【推しの子】エンディングに議論紛糾……「雑な展開」「バッドエンド」は正当な評価か、漫画編集者&ライターに聞く

 島田氏も単純なバッドエンドとは捉えていないようだ。想定できたエンディングを考察しつつ、実際の最終回に「納得感があった」と語る。

「これが多くの読者を傷つけない、ご都合主義的なエンディングになったらどうだったか。たとえば、アクアが作った映画でカミキヒカルが社会的に裁かれ、ルビーはアイドルとして成功し、アクアは医者か脚本家になって、ヒロインの誰かと結ばれる。
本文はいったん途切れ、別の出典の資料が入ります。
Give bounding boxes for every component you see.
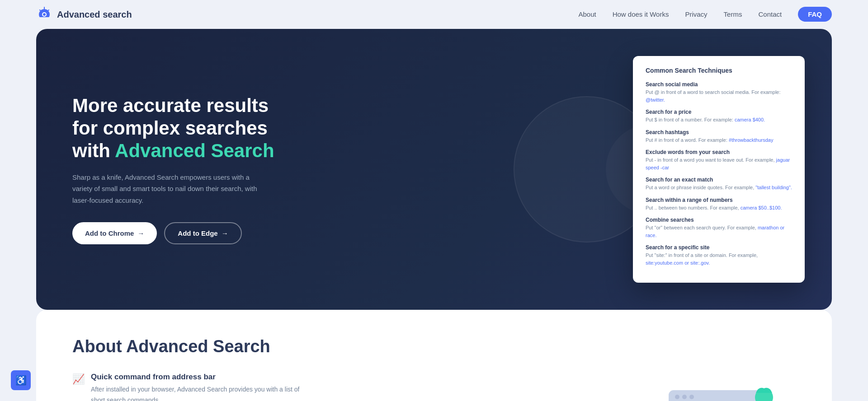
technique-range: Search within a range of numbers Put .. … — [646, 197, 792, 212]
feature-text: After installed in your browser, Advance… — [91, 384, 307, 401]
hero-left: More accurate results for complex search… — [72, 94, 274, 245]
hero-subtitle: Sharp as a knife, Advanced Search empowe… — [72, 172, 267, 206]
browser-illustration — [660, 373, 796, 401]
technique-social-media: Search social media Put @ in front of a … — [646, 81, 792, 103]
nav-how[interactable]: How does it Works — [613, 10, 669, 18]
nav-contact[interactable]: Contact — [758, 10, 782, 18]
hero-right: Common Search Techniques Search social m… — [633, 56, 805, 283]
technique-exact: Search for an exact match Put a word or … — [646, 177, 792, 191]
technique-site: Search for a specific site Put "site:" i… — [646, 244, 792, 266]
about-left: 📈 Quick command from address bar After i… — [72, 373, 307, 401]
hero-title: More accurate results for complex search… — [72, 94, 274, 163]
svg-point-8 — [689, 395, 694, 399]
nav-logo[interactable]: Advanced search — [36, 6, 132, 23]
about-content: 📈 Quick command from address bar After i… — [72, 373, 796, 401]
add-to-edge-button[interactable]: Add to Edge → — [164, 222, 241, 244]
hero-buttons: Add to Chrome → Add to Edge → — [72, 222, 274, 244]
logo-icon — [36, 6, 52, 23]
svg-point-7 — [682, 395, 687, 399]
accessibility-button[interactable]: ♿ — [11, 370, 31, 390]
about-section: About Advanced Search 📈 Quick command fr… — [36, 310, 832, 401]
technique-hashtags: Search hashtags Put # in front of a word… — [646, 129, 792, 144]
add-to-chrome-button[interactable]: Add to Chrome → — [72, 222, 157, 244]
technique-price: Search for a price Put $ in front of a n… — [646, 109, 792, 124]
nav-about[interactable]: About — [578, 10, 596, 18]
technique-exclude: Exclude words from your search Put - in … — [646, 149, 792, 171]
svg-point-6 — [675, 395, 679, 399]
logo-text: Advanced search — [57, 9, 132, 20]
accessibility-icon: ♿ — [15, 375, 27, 386]
technique-combine: Combine searches Put "or" between each s… — [646, 217, 792, 239]
arrow-icon: → — [137, 229, 144, 237]
techniques-title: Common Search Techniques — [646, 67, 792, 74]
hero-section: More accurate results for complex search… — [36, 29, 832, 310]
arrow-icon-edge: → — [222, 229, 228, 237]
svg-point-2 — [43, 13, 46, 16]
about-title: About Advanced Search — [72, 337, 796, 356]
techniques-card: Common Search Techniques Search social m… — [633, 56, 805, 283]
faq-button[interactable]: FAQ — [798, 7, 832, 22]
about-illustration — [660, 373, 796, 401]
navbar: Advanced search About How does it Works … — [0, 0, 868, 29]
nav-terms[interactable]: Terms — [724, 10, 742, 18]
feature-icon-chart: 📈 — [72, 373, 85, 385]
nav-links: About How does it Works Privacy Terms Co… — [578, 10, 832, 19]
feature-item-address-bar: 📈 Quick command from address bar After i… — [72, 373, 307, 401]
feature-heading: Quick command from address bar — [91, 373, 307, 382]
nav-privacy[interactable]: Privacy — [685, 10, 707, 18]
そして二人はアイの志を受け継ぎつつ、第二の人生を歩んでいくーーそれはそれで読んでみたくはありますが、心に残らなかったかもしれません。

 アクアの“今回の人生”の目的が、前世で医者として見守ったアイドルを夢見る『推しの子』であり、『(星野アイという)推しの子(ども)』であるさりな/ルビーを守ることであったと考えると、彼もまたある意味では夢を叶えている。ルビーはその思いを受け継ぎ、打ちひしがれることをやめて前進しており、“継承と成長”という漫画の王道を踏まえた、感動的なエンディングとも言えるのではないかと。赤坂アカさんの作家性を考えると、もっと衝撃的な終わりもあり得ましたし、夢オチも成立しやすい物語でしたから、個人的には納得感があってよかったと思います」(島田氏)

 読者に様々な衝撃を与えてきた作品だけに、SNS上ではエンディングにフォーカスした意見があふれているが、あらためて『【推しの子】』はどんな作品だったのか。
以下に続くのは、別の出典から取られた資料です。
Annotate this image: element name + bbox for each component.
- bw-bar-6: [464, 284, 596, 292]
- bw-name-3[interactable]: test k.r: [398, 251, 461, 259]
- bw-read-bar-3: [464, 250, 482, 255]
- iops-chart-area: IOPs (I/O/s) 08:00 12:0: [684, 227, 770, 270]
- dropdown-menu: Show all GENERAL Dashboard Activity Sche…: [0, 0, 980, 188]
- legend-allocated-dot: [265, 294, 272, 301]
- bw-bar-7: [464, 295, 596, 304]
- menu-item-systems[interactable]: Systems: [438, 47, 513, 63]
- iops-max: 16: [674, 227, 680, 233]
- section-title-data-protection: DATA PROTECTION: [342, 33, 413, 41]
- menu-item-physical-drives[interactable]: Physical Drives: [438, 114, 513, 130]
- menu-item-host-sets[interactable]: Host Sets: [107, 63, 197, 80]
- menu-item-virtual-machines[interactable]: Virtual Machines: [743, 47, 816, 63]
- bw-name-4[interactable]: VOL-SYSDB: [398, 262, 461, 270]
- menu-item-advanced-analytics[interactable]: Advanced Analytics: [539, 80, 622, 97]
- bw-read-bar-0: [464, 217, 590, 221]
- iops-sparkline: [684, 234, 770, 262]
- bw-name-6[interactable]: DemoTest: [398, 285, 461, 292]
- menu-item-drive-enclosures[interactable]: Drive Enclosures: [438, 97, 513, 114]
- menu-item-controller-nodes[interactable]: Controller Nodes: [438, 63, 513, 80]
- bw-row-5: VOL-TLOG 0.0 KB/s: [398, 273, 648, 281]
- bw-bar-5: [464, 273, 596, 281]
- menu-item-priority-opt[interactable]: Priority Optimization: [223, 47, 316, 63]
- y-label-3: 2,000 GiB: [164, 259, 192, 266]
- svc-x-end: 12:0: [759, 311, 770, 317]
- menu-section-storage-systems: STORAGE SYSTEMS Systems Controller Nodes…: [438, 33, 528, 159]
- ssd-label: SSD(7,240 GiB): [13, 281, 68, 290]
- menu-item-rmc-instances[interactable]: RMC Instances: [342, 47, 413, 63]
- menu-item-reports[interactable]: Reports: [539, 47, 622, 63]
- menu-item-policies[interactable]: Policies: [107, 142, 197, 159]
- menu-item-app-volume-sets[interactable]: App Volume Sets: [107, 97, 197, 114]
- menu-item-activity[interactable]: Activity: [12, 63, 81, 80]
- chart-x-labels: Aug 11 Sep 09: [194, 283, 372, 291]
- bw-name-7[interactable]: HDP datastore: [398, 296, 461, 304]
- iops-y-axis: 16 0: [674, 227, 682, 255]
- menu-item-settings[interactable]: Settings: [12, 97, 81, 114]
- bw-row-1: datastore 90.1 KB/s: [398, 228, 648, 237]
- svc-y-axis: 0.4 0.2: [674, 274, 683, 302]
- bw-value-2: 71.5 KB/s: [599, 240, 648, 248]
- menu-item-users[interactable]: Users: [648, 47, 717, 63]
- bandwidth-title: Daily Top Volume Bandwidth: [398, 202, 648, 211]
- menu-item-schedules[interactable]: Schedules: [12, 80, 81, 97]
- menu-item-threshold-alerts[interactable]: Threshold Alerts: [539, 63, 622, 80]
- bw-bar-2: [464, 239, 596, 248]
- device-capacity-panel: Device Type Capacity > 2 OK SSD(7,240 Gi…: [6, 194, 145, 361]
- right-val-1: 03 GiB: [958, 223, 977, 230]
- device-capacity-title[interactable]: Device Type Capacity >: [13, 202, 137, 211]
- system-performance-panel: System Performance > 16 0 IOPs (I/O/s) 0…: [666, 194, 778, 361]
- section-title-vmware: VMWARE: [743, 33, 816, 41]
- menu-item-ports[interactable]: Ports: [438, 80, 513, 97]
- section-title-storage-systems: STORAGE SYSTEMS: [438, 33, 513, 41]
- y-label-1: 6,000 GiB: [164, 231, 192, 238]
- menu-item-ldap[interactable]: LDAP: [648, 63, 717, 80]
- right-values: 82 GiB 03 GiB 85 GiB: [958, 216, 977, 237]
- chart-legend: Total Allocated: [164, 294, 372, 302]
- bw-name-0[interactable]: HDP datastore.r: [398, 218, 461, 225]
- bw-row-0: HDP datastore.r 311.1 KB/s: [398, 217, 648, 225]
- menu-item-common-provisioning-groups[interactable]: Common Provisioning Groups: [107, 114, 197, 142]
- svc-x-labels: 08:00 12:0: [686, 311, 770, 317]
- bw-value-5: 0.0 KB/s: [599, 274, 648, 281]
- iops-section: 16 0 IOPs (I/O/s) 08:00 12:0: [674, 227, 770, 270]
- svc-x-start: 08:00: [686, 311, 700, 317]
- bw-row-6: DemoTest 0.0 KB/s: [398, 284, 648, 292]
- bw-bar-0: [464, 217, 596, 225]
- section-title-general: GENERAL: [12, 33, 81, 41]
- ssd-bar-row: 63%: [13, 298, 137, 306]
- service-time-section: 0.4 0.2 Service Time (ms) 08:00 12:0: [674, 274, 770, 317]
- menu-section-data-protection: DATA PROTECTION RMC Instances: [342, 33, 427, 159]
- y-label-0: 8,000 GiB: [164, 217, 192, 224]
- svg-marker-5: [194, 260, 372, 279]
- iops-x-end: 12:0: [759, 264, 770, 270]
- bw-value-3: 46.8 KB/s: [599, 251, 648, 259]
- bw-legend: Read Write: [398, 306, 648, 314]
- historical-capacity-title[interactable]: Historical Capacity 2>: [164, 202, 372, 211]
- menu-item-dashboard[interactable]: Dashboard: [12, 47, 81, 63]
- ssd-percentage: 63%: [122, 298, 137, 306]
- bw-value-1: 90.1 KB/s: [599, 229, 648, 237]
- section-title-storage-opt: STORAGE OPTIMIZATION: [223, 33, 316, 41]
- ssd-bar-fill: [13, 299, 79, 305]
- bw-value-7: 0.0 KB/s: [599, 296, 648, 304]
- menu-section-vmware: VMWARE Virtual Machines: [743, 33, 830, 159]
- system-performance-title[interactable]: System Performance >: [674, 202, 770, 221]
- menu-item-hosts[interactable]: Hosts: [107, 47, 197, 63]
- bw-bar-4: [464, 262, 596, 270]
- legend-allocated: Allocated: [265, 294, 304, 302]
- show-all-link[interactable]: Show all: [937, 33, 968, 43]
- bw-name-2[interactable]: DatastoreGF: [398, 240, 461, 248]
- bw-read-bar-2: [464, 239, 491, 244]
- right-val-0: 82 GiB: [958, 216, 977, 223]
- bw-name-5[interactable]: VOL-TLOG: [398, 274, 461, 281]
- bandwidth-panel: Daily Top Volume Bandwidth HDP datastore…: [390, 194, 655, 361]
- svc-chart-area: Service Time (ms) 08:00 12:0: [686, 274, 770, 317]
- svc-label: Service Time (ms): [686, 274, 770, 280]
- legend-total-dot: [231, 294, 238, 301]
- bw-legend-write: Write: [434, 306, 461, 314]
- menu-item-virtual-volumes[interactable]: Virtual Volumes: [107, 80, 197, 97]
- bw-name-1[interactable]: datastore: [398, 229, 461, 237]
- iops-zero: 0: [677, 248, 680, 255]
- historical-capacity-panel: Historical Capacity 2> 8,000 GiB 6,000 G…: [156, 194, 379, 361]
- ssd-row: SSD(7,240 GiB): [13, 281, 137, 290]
「復讐劇とサクセスストーリーという、一見、噛み合わない陰と陽の要素を組み合わせて、ブレずに上手くまとめた印象があります。最近のヒット作の傾向でもありますが、無駄に引き延ばさず、物語やキャラクターが求める適度な長さで終わらせたことも、評価されていいと思います」(島田氏)
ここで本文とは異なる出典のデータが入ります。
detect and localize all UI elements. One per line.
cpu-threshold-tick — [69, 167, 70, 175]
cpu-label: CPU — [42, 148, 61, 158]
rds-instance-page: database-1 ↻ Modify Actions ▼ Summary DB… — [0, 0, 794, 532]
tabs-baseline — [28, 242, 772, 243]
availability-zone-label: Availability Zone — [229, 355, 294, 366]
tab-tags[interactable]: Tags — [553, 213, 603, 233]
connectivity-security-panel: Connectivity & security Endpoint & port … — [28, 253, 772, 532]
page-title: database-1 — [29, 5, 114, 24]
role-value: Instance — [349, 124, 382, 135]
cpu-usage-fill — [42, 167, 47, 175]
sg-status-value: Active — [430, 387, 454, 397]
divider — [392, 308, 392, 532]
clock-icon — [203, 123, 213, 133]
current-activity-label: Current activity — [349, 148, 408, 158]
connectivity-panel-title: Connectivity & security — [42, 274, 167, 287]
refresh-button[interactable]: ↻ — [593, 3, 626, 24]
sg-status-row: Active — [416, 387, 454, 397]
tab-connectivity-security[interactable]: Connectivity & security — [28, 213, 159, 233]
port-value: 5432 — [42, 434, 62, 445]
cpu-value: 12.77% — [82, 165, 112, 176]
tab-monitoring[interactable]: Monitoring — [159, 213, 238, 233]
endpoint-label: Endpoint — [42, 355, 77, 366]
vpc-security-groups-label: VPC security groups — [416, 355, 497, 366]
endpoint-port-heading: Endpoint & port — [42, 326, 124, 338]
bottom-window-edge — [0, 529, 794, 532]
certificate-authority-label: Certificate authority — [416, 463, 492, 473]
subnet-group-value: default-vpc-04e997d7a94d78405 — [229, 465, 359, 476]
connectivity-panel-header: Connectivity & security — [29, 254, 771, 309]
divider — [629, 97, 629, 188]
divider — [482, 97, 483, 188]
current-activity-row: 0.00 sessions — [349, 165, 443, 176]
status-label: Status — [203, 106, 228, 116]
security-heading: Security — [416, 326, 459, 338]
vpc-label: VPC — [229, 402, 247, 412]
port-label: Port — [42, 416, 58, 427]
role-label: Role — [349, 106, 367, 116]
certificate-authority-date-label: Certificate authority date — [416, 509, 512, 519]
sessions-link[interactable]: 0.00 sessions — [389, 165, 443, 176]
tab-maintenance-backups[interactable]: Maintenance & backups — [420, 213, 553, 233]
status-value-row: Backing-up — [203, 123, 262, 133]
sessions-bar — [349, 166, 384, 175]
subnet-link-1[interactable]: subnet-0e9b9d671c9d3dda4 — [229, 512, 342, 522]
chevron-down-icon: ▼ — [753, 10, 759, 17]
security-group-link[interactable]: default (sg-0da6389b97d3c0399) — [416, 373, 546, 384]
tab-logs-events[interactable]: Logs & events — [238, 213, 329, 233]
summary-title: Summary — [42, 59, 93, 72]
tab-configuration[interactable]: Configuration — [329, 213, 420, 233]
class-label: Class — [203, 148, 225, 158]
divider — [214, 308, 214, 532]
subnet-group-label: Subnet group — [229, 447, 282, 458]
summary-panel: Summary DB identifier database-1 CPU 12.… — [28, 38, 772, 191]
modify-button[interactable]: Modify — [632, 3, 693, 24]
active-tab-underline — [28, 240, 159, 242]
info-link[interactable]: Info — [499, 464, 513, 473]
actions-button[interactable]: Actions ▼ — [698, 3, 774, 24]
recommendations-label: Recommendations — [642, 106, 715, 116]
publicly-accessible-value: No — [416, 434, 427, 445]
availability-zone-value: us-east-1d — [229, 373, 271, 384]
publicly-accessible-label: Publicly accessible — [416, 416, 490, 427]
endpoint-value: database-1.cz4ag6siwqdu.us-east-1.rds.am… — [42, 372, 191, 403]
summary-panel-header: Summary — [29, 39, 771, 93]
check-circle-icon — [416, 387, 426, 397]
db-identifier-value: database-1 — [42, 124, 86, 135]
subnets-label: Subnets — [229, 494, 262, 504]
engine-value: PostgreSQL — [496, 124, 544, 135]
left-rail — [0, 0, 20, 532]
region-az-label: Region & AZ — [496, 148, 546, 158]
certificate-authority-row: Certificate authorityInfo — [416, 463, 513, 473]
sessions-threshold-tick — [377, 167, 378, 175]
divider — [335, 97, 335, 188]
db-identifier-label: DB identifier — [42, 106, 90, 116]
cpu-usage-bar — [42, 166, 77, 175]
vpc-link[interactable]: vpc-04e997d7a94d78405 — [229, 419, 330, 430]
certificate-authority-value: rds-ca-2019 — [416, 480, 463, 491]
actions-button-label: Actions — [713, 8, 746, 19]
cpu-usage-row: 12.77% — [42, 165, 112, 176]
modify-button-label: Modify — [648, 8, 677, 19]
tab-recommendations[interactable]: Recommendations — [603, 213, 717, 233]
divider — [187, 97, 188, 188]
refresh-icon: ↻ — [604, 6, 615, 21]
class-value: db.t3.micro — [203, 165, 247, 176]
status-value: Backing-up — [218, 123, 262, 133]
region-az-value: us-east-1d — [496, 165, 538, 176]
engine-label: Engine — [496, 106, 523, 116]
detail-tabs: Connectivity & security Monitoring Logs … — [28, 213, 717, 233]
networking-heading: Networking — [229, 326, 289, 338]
「嘘は愛、というアイの言葉の意味を、いろんな角度から考えさせられる最終巻でもあると思いました。いろんな人の、嘘。いろんな人の、愛のかたち。受けとめる過程で、ときに歪んでしまう愛。そして連鎖していく嘘。でもそのすべてを、希望に変えて世に輝きとして解き放つ、アイドルという存在を本作では描きたかったのかなあ、なんて考えたりもしています」(立花氏)

 さながら“究極のアイドル”のように、多くの読者の心をつかんだ作品だからこそ、賛否両論が巻き起こっている『【推しの子】』。すでに話題になっているアニメや実写映像化のほか、さらなる展開で一度離れたファンの目を再び釘付けにできるか、期待したいところだ。